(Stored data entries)
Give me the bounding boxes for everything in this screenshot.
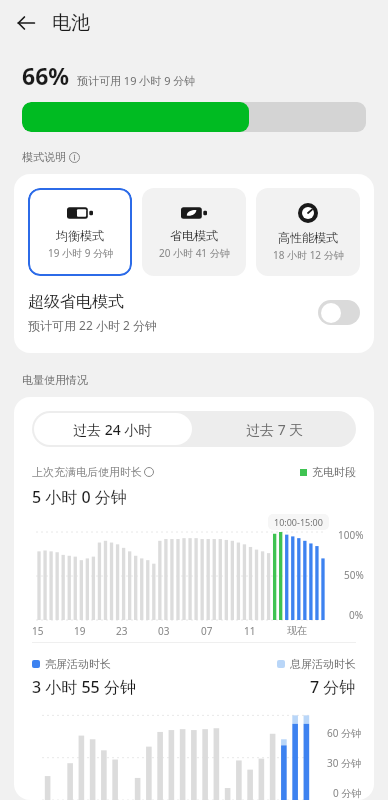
- button[interactable]: 高性能模式: [256, 188, 360, 276]
- button[interactable]: 超级省电模式: [28, 292, 360, 333]
- staticText: 电量使用情况: [22, 373, 88, 387]
- button[interactable]: 过去 7 天: [194, 411, 356, 447]
- staticText: 过去 24 小时: [73, 420, 153, 439]
- staticText: 18 小时 12 分钟: [273, 248, 344, 262]
- staticText: 3 小时 55 分钟: [32, 676, 136, 698]
- staticText: 过去 7 天: [246, 420, 304, 439]
- staticText: 亮屏活动时长: [45, 657, 111, 671]
- staticText: 19: [74, 624, 86, 638]
- staticText: 03: [158, 624, 170, 638]
- button[interactable]: 省电模式: [142, 188, 246, 276]
- staticText: 均衡模式: [56, 228, 104, 243]
- staticText: 0 分钟: [333, 786, 362, 800]
- staticText: 高性能模式: [278, 230, 338, 245]
- staticText: 5 小时 0 分钟: [32, 486, 127, 508]
- staticText: 19 小时 9 分钟: [48, 246, 113, 260]
- staticText: 息屏活动时长: [290, 657, 356, 671]
- staticText: 07: [201, 624, 213, 638]
- staticText: 66%: [22, 60, 70, 91]
- staticText: 30 分钟: [327, 756, 362, 770]
- staticText: 现在: [287, 624, 307, 637]
- button[interactable]: Back: [8, 5, 44, 41]
- staticText: 20 小时 41 分钟: [159, 246, 230, 260]
- staticText: 模式说明: [22, 150, 66, 164]
- button[interactable]: 均衡模式: [28, 188, 132, 276]
- staticText: 15: [32, 624, 44, 638]
- staticText: 充电时段: [312, 465, 356, 479]
- staticText: 0%: [349, 608, 364, 622]
- staticText: 预计可用 19 小时 9 分钟: [77, 73, 196, 88]
- staticText: 60 分钟: [327, 726, 362, 740]
- staticText: 10:00-15:00: [274, 516, 323, 528]
- staticText: 预计可用 22 小时 2 分钟: [28, 317, 158, 333]
- staticText: 50%: [344, 568, 364, 582]
- staticText: 100%: [338, 528, 364, 542]
- button[interactable]: 过去 24 小时: [34, 413, 192, 445]
- other: 超级省电模式开关: [318, 300, 360, 325]
- staticText: 超级省电模式: [28, 292, 124, 312]
- staticText: 23: [116, 624, 128, 638]
- staticText: 11: [244, 624, 256, 638]
- staticText: 电池: [52, 11, 90, 35]
- staticText: 省电模式: [170, 228, 218, 243]
- staticText: 7 分钟: [310, 676, 356, 698]
- staticText: 上次充满电后使用时长: [32, 465, 142, 479]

PROBLEM REQUIREMENTS – Considering only the data above, return the lines in which "预计可用" occurs.

EXERCISE RESULT –
- staticText: 预计可用 19 小时 9 分钟: [77, 73, 196, 88]
- staticText: 预计可用 22 小时 2 分钟: [28, 317, 158, 333]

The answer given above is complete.